При взгляде на Соню Юре припоминалась красавица Ревекка, дочь несчастного старика Исаака, над кем так измывался жестокий храмовник Бриан де-Буагильбер и кого спас благородный рыцарь Айвенго. Такой, как Соня, Юра и представлял себе эту девушку: высокая, худощавая, стройная, с прямым носом, огромными зеленоватыми глазищами и гладкозачесанными черными до блеска волосами. Не тот тип женщин, что нравился Юре, – он предпочитал светловолосых и в большей телесной оболочке, – но не мог не отдать должного этой восточной красоте. А главное, Сонька была своя в доску: никаких капризов, разговоров: «сегодня не могу», «в другой раз», «зачем столько вина?», «слишком много народа» – ничего этого не было. В ее комнату, отделенную перегородкой и крошечным коридорчиком от родительской, набивалась куча «артистов», разгоряченных только что закончившимся театральным действом и предвкушением интимных бесед на огромной тахте, в полумраке, под звуки патефона; предвкушением тайной выпивки с тихим чоканьем стаканов – чтоб не услышала Сонькина мать; ожиданием еще большей близости во время танцев, возле книжной полки, в углу комнаты, на балконе…
Миша Брукман приносил свои харбинские пластинки – песни Петра Лещенко, Вертинского, цыганские романсы в исполнении Христофоровой, Северцовой.

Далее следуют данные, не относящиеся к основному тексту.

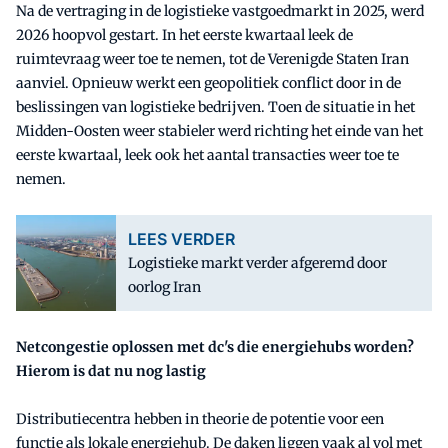
Na de vertraging in de logistieke vastgoedmarkt in 2025, werd
2026 hoopvol gestart. In het eerste kwartaal leek de
ruimtevraag weer toe te nemen, tot de Verenigde Staten Iran
aanviel. Opnieuw werkt een geopolitiek conflict door in de
beslissingen van logistieke bedrijven. Toen de situatie in het
Midden-Oosten weer stabieler werd richting het einde van het
eerste kwartaal, leek ook het aantal transacties weer toe te
nemen.
LEES VERDER
Logistieke markt verder afgeremd door
oorlog Iran
Netcongestie oplossen met dc's die energiehubs worden?
Hierom is dat nu nog lastig
Distributiecentra hebben in theorie de potentie voor een
functie als lokale energiehub. De daken liggen vaak al vol met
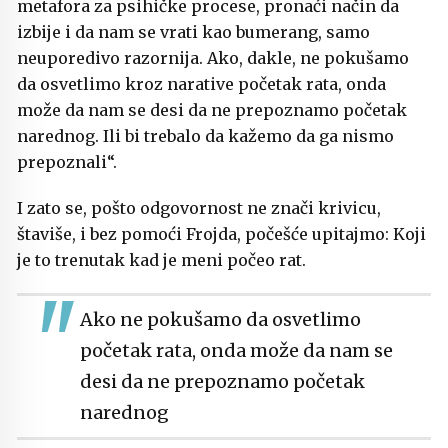
metafora za psihičke procese, pronaći način da
izbije i da nam se vrati kao bumerang, samo
neuporedivo razornija. Ako, dakle, ne pokušamo
da osvetlimo kroz narative početak rata, onda
može da nam se desi da ne prepoznamo početak
narednog. Ili bi trebalo da kažemo da ga nismo
prepoznali“.
I zato se, pošto odgovornost ne znači krivicu,
štaviše, i bez pomoći Frojda, počešće upitajmo: Koji
je to trenutak kad je meni počeo rat.
Ako ne pokušamo da osvetlimo
početak rata, onda može da nam se
desi da ne prepoznamo početak
narednog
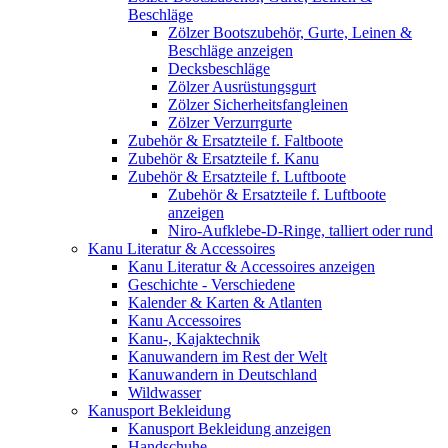
Beschläge
Zölzer Bootszubehör, Gurte, Leinen &
Beschläge anzeigen
Decksbeschläge
Zölzer Ausrüstungsgurt
Zölzer Sicherheitsfangleinen
Zölzer Verzurrgurte
Zubehör & Ersatzteile f. Faltboote
Zubehör & Ersatzteile f. Kanu
Zubehör & Ersatzteile f. Luftboote
Zubehör & Ersatzteile f. Luftboote
anzeigen
Niro-Aufklebe-D-Ringe, talliert oder rund
Kanu Literatur & Accessoires
Kanu Literatur & Accessoires anzeigen
Geschichte - Verschiedene
Kalender & Karten & Atlanten
Kanu Accessoires
Kanu-, Kajaktechnik
Kanuwandern im Rest der Welt
Kanuwandern in Deutschland
Wildwasser
Kanusport Bekleidung
Kanusport Bekleidung anzeigen
Handschuhe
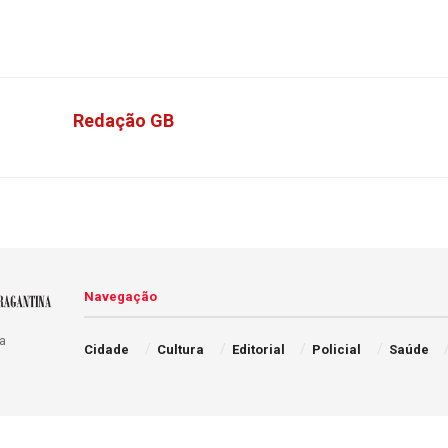
Redação GB
Navegação
a
Cidade
Cultura
Editorial
Policial
Saúde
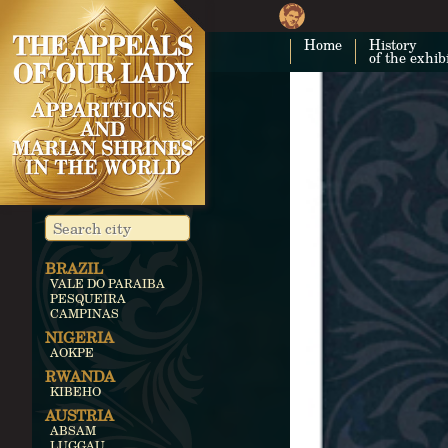
Home
History
of the exhib
BRAZIL
VALE DO PARAIBA
PESQUEIRA
CAMPINAS
NIGERIA
AOKPE
RWANDA
KIBEHO
AUSTRIA
ABSAM
LUGGAU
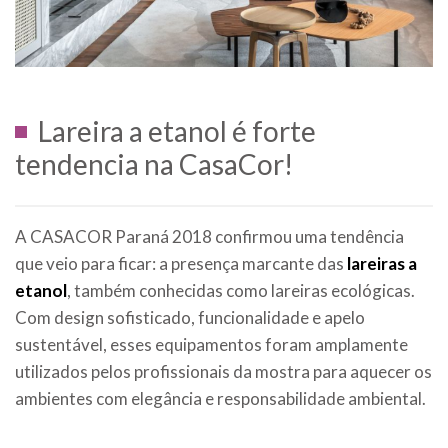
Lareira a etanol é forte
tendencia na CasaCor!
A CASACOR Paraná 2018 confirmou uma tendência
que veio para ficar: a presença marcante das
lareiras a
etanol
, também conhecidas como lareiras ecológicas.
Com design sofisticado, funcionalidade e apelo
sustentável, esses equipamentos foram amplamente
utilizados pelos profissionais da mostra para aquecer os
ambientes com elegância e responsabilidade ambiental.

Все это было внове, так же, как запрещенные тогда стихи Есенина, которые ходили по рукам.
Больше всего Юре нравились лещенковские «Голубые глаза» и, конечно, «На столе бутылки-рюмочки…» А еще – только входившие в моду танго: «Брызги шампанского» и «Ту мэни тиэз». (Лет через тридцать до Юры дошло, что по-английски это означает «Слишком много слез».)

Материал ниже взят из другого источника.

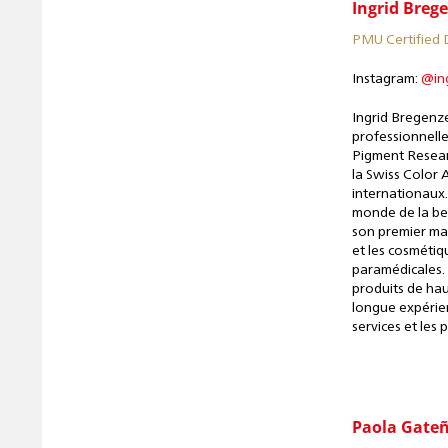
Ingrid Breg
PMU Certified
Instagram:
@in
Ingrid Bregenze
professionnell
Pigment Researc
la Swiss Color
internationaux.
monde de la bea
son premier mag
et les cosmétiq
paramédicales. 
produits de ha
longue expérien
services et les
Paola Gate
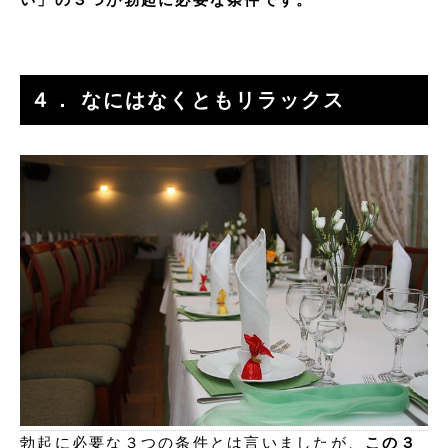
４． なにはなくともリラックス
勃起に必要な３つの条件とは言いましたが、
この３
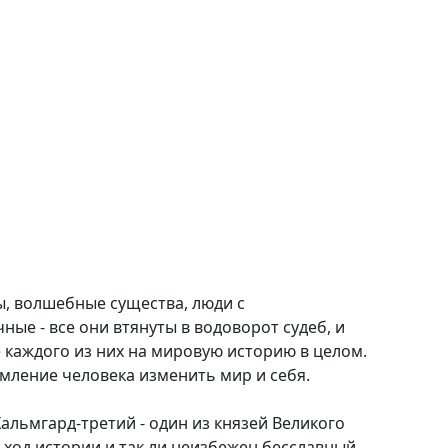
, волшебные существа, люди с
е - все они втянуты в водоворот судеб, и
е каждого из них на мировую историю в целом.
ремление человека изменить мир и себя.
альмгард-третий - один из князей Великого
 ход истории и так ли неизбежен бесславный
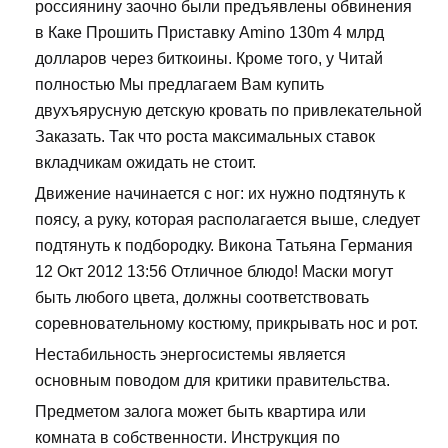
россиянину заочно были предъявлены обвинения
в Каке Прошить Приставку Amino 130m 4 млрд
долларов через биткоины. Кроме того, у Читай
полностью Мы предлагаем Вам купить
двухъярусную детскую кровать по привлекательной
Заказать. Так что роста максимальных ставок
вкладчикам ожидать не стоит.
Движение начинается с ног: их нужно подтянуть к
поясу, а руку, которая располагается выше, следует
подтянуть к подбородку. Викона Татьяна Германия
12 Окт 2012 13:56 Отличное блюдо! Маски могут
быть любого цвета, должны соответствовать
соревновательному костюму, прикрывать нос и рот.
Нестабильность энергосистемы является
основным поводом для критики правительства.
Предметом залога может быть квартира или
комната в собственности. Инструкция по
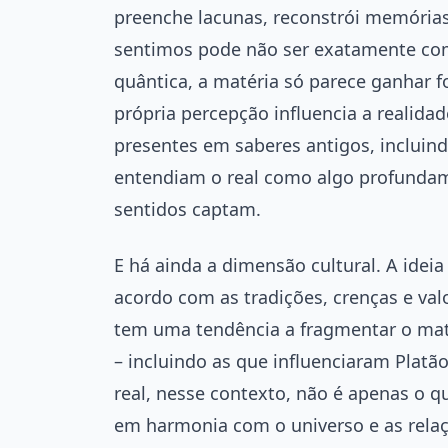
preenche lacunas, reconstrói memória
sentimos pode não ser exatamente como
quântica, a matéria só parece ganhar 
própria percepção influencia a realidad
presentes em saberes antigos, incluin
entendiam o real como algo profundam
sentidos captam.
E há ainda a dimensão cultural. A ideia 
acordo com as tradições, crenças e va
tem uma tendência a fragmentar o mater
– incluindo as que influenciaram Plat
real, nesse contexto, não é apenas o q
em harmonia com o universo e as rela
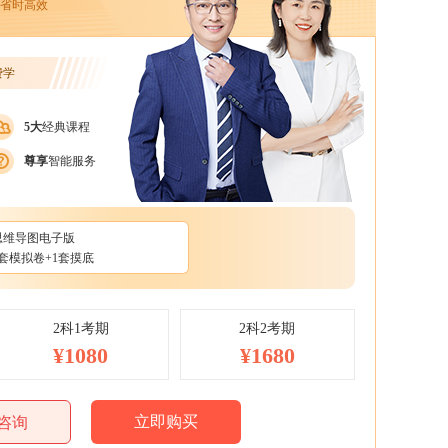
省时高效
费学
5大
经典课程
尊享
智能服务
思维导图电子版
3套模拟卷+1套摸底
2科1考期
2科2考期
¥1080
¥1680
立即购买
咨询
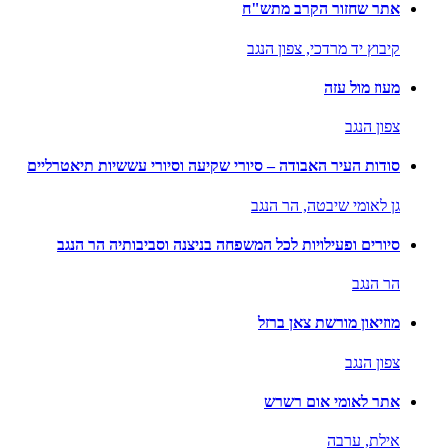
אתר שחזור הקרב מתש"ח
קיבוץ יד מרדכי,
צפון הנגב
מעוז מול עזה
צפון הנגב
סודות העיר האבודה – סיורי שקיעה וסיורי עששיות תיאטרליים
גן לאומי שיבטה,
הר הנגב
סיורים ופעילויות לכל המשפחה בניצנה וסביבותיה הר הנגב
הר הנגב
מוזיאון מורשת צאן ברזל
צפון הנגב
אתר לאומי אום רשרש
אילת,
ערבה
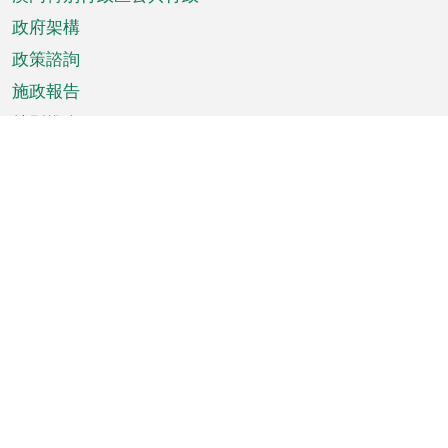
政府架構
政策諮詢
施政報告
特別推介
澳門資訊
天氣
交通
公眾假期
文娛康體
城市資訊
澳門便覽
統計數字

Кто там бывал чаще всего, помимо Юры? Коля Ухватов, Витя, еще один Юра – Чернобылин, влюбленный в Соню; ее подруги Катя Владимирская и Ванда Малиновская. Благодаря Ванде, в полутемной комнате часто раздавались томящие звуки польских танго: «Тылько ты, Мари, ты една в жиче позосталашь ми…» Или: «Чи жучишь ми, чи завше бендеш моён…» Позднее зачастил Котя Садовский – тот самый, кто, как подозревали многие, давно сожительствовал, или как это назвать, с высоченной курносой Ольгой Фирсовой. Ну, и Нина Копылова, конечно – не часто, но бывала, и Юра неловко (он плохо это умел) танцевал с ней, а по существу, просто передвигал ногами, стараясь теснее прижать ее к себе; но еще больше любил устроиться рядом с ней на тахте, обнять правой рукой за плечи, а левой, сначала ненароком, а потом более настойчиво касаться ее груди, облаченной, как всегда, в синий или красный джемпер, и похожей на те магдебургские полушария, что никак было не оторвать друг от друга в физической лаборатории Хлебного переулка. А сейчас ему так же не оторвать руки от Нины. И она сначала отклоняется, качает головой, а потом делает вид, что не замечает, что так и надо…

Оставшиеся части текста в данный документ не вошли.